### Exercise requirements
Reproduce the full listing below unchanged, apart from the pictures.

### Material supplied
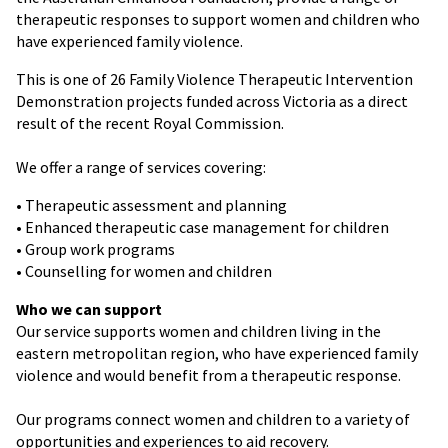
therapeutic responses to support women and children who
have experienced family violence.
This is one of 26 Family Violence Therapeutic Intervention
Demonstration projects funded across Victoria as a direct
result of the recent Royal Commission.
We offer a range of services covering:
• Therapeutic assessment and planning
• Enhanced therapeutic case management for children
• Group work programs
• Counselling for women and children
Who we can support
Our service supports women and children living in the
eastern metropolitan region, who have experienced family
violence and would benefit from a therapeutic response.
Our programs connect women and children to a variety of
opportunities and experiences to aid recovery.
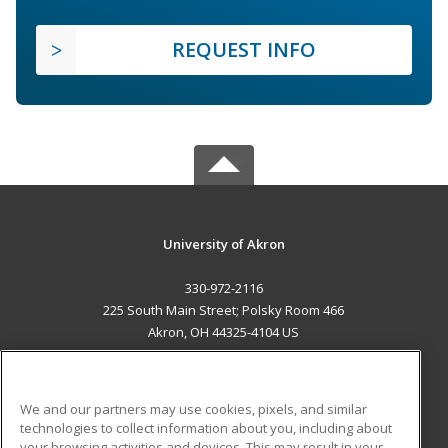
REQUEST INFO
University of Akron
330-972-2116
225 South Main Street; Polsky Room 466
Akron, OH 44325-4104 US
MAIN CONTENT
Career Training
We and our partners may use cookies, pixels, and similar
technologies to collect information about you, including about
ADDITIONAL RESOURCES
your browsing activities and devices. This may result in your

### Response below
therapeutic responses to support women and children who
have experienced family violence.
This is one of 26 Family Violence Therapeutic Intervention
Demonstration projects funded across Victoria as a direct
result of the recent Royal Commission.
We offer a range of services covering:
• Therapeutic assessment and planning
• Enhanced therapeutic case management for children
• Group work programs
• Counselling for women and children
Who we can support
Our service supports women and children living in the
eastern metropolitan region, who have experienced family
violence and would benefit from a therapeutic response.
Our programs connect women and children to a variety of
opportunities and experiences to aid recovery.
REQUEST INFO
University of Akron
330-972-2116
225 South Main Street; Polsky Room 466
Akron, OH 44325-4104 US
MAIN CONTENT
Career Training
We and our partners may use cookies, pixels, and similar
technologies to collect information about you, including about
ADDITIONAL RESOURCES
your browsing activities and devices. This may result in your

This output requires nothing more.